The premier enjoys a spangled sweater. She may also be the first head of state to sport purple eyeshadow and to snap-wrap a press conference because her heels were killing her. Her style is more infomercial star than hardened ideologue: sparkly eye makeup, blouses with bewildering flourishes, dangly earrings, the odd chunky cuff. There is not a color she hasn’t suited up in. Of course none of this should be held against her. Only her anti-humanitarian, anti- refugee policies should. She has formalized the banning of gay adoption. Scholars have lamented her anti-feminist beliefs, especially her insistence on putting motherhood at the heart of legislative efforts. They argue that this is a way to sideline women who do not subscribe to traditional values.
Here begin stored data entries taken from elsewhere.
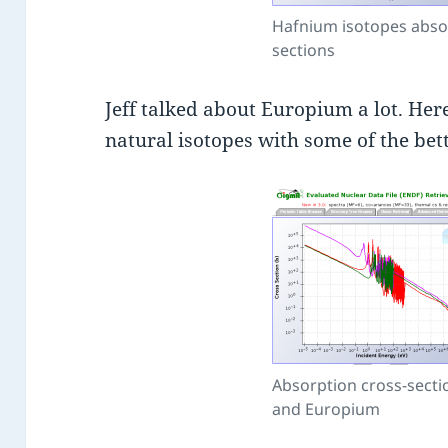
Hafnium isotopes abso
sections
Jeff talked about Europium a lot. Her
natural isotopes with some of the be
Absorption cross-secti
and Europium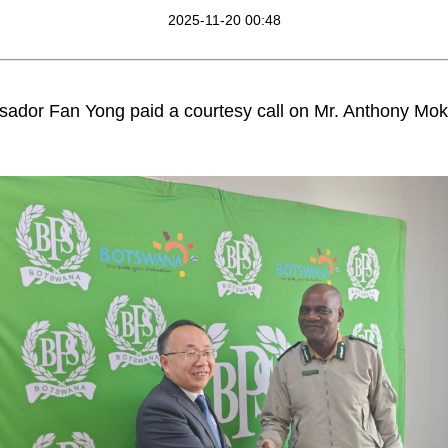
2025-11-20 00:48
ador Fan Yong paid a courtesy call on Mr. Anthony Mo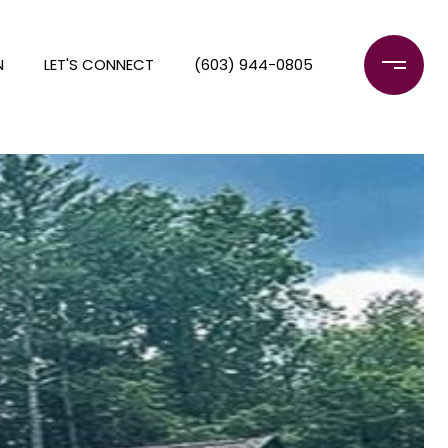
N
LET'S CONNECT
(603) 944-0805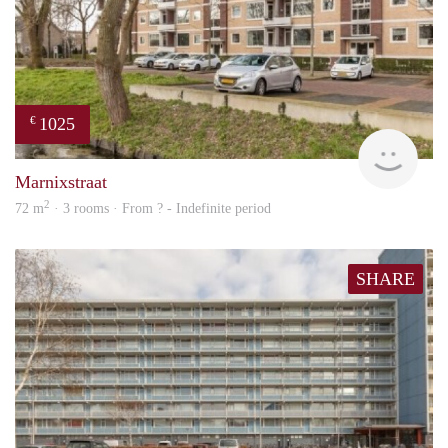
1025
€
finde
Marnixstraat
2
72 m
· 3 rooms · From ? - Indefinite period
SHARE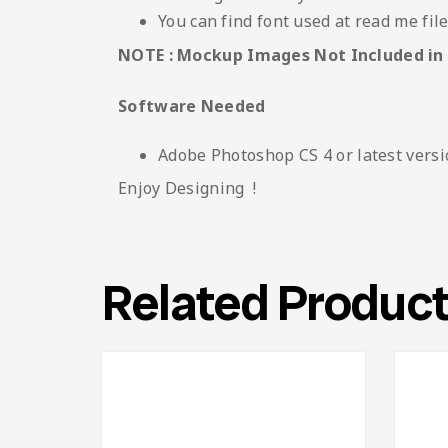
You can find font used at read me fil
NOTE : Mockup Images Not Included in
Software Needed
Adobe Photoshop CS 4 or latest vers
Enjoy Designing !
Related Produc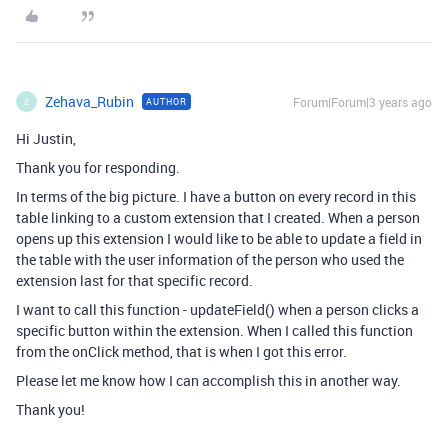
Zehava_Rubin
Forum|Forum|3 years ago
AUTHOR
Z
Hi Justin,
Thank you for responding.
In terms of the big picture. I have a button on every record in this
table linking to a custom extension that I created. When a person
opens up this extension I would like to be able to update a field in
the table with the user information of the person who used the
extension last for that specific record.
I want to call this function - updateField() when a person clicks a
specific button within the extension. When I called this function
from the onClick method, that is when I got this error.
Please let me know how I can accomplish this in another way.
Thank you!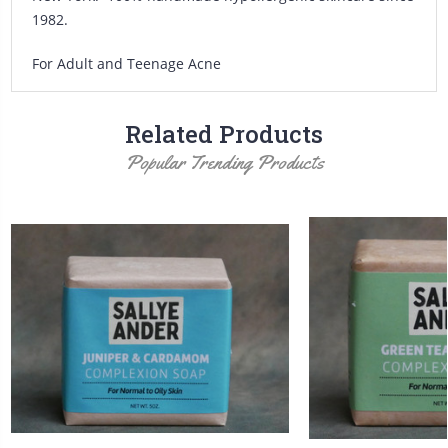
1982.
For Adult and Teenage Acne
Related Products
Popular Trending Products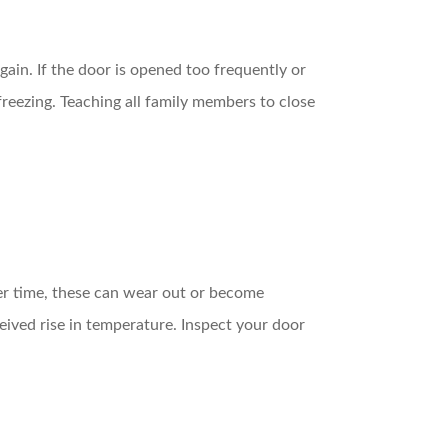
gain. If the door is opened too frequently or
reezing. Teaching all family members to close
ver time, these can wear out or become
eived rise in temperature. Inspect your door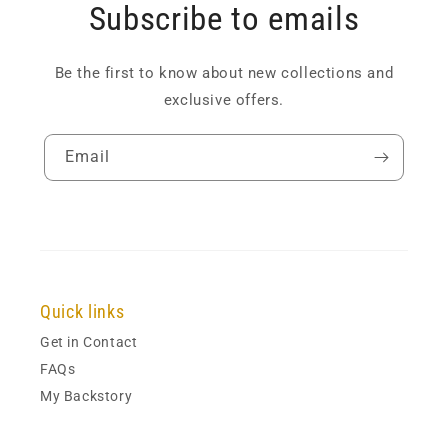
Subscribe to emails
Be the first to know about new collections and
exclusive offers.
Email
Quick links
Get in Contact
FAQs
My Backstory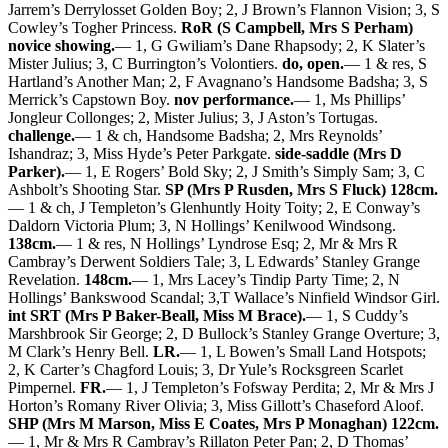
Jarrem’s Derrylosset Golden Boy; 2, J Brown’s Flannon Vision; 3, S
Cowley’s Togher Princess.
RoR (S Campbell, Mrs S Perham)
novice showing.
— 1, G Gwiliam’s Dane Rhapsody; 2, K Slater’s
Mister Julius; 3, C Burrington’s Volontiers.
do, open.
— 1 & res, S
Hartland’s Another Man; 2, F Avagnano’s Handsome Badsha; 3, S
Merrick’s Capstown Boy.
nov performance.
— 1, Ms Phillips’
Jongleur Collonges; 2, Mister Julius; 3, J Aston’s Tortugas.
challenge.
— 1 & ch, Handsome Badsha; 2, Mrs Reynolds’
Ishandraz; 3, Miss Hyde’s Peter Parkgate.
side-saddle (Mrs D
Parker).
— 1, E Rogers’ Bold Sky; 2, J Smith’s Simply Sam; 3, C
Ashbolt’s Shooting Star.
SP (Mrs P Rusden, Mrs S Fluck) 128cm.
— 1 & ch, J Templeton’s Glenhuntly Hoity Toity; 2, E Conway’s
Daldorn Victoria Plum; 3, N Hollings’ Kenilwood Windsong.
138cm.
— 1 & res, N Hollings’ Lyndrose Esq; 2, Mr & Mrs R
Cambray’s Derwent Soldiers Tale; 3, L Edwards’ Stanley Grange
Revelation.
148cm.
— 1, Mrs Lacey’s Tindip Party Time; 2, N
Hollings’ Bankswood Scandal; 3,T Wallace’s Ninfield Windsor Girl.
int SRT (Mrs P Baker-Beall, Miss M Brace).
— 1, S Cuddy’s
Marshbrook Sir George; 2, D Bullock’s Stanley Grange Overture; 3,
M Clark’s Henry Bell.
LR.
— 1, L Bowen’s Small Land Hotspots;
2, K Carter’s Chagford Louis; 3, Dr Yule’s Rocksgreen Scarlet
Pimpernel.
FR.
— 1, J Templeton’s Fofsway Perdita; 2, Mr & Mrs J
Horton’s Romany River Olivia; 3, Miss Gillott’s Chaseford Aloof.
SHP (Mrs M Marson, Miss E Coates, Mrs P Monaghan) 122cm.
— 1, Mr & Mrs R Cambray’s Rillaton Peter Pan; 2, D Thomas’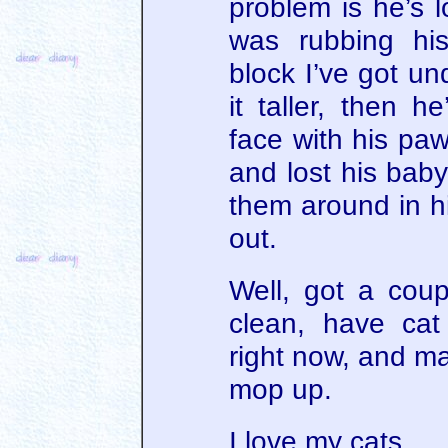
problem is he’s l
was rubbing hi
block I’ve got u
it taller, then h
face with his pa
and lost his baby
them around in h
out.
Well, got a coupl
clean, have cat
right now, and ma
mop up.
I love my cats.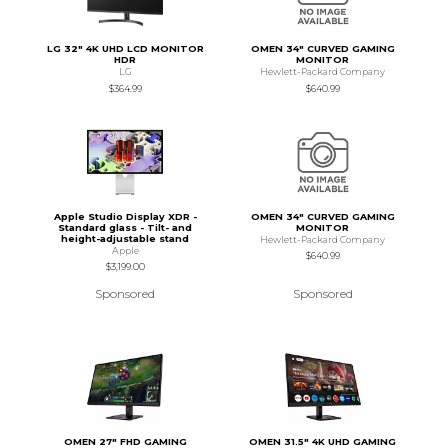
LG 32" 4K UHD LCD MONITOR
OMEN 34" CURVED GAMING
HDR
MONITOR
LG
Hewlett-Packard Company
$364.99
$640.99
Apple Studio Display XDR -
OMEN 34" CURVED GAMING
Standard glass - Tilt- and
MONITOR
height-adjustable stand
Hewlett-Packard Company
Apple
$640.99
$3,199.00
Sponsored
Sponsored
OMEN 27" FHD GAMING
OMEN 31.5" 4K UHD GAMING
Kemi Badenoch, Great Britain

Leader of Opposition and “anti-woke” politician Kemi Badenoch is all about braids, blazers and belligerence; her own party often finds her corrosive candor hard to stomach. It’s unfortunate that she pulls off a beautiful bright dress (a feat given the country’s muted parliamentary palette) while spouting hateful rhetoric against immigrants and trans people. Badenoch enjoys comparisons with her hero Margaret Thatcher over political nous, and her style feels like a fluid, pared-down upgrade on Thatcher’s excessive blouses and prim boxy skirt suits.
Smriti Irani, India

Irani’s 2000s TV soap career cast her in the role of a long-suffering wife, sweeping viewership ratings and making her the nation’s daughter-in-law. She parlayed that gratifying fiction into a political career, so her personal style feels like a bit that’s gone on too long.She continues to dress in the vein of conservative middle-class Hindu matrons, down to the finishing touches of sindoor, bindi and red glass bangles. The often ill-fitting blouses and poorly tied saris add up to an overall appearance of scruffiness, neglect-by-way-of-sacrifice. It is a clever complement to the campaign-creased khadi worn by India’s senior male politicians and a rebuttal to the starched perfection of the saris on her political rivals, accused by her party of hand-wringing in their ivory towers and being out of touch with the masses.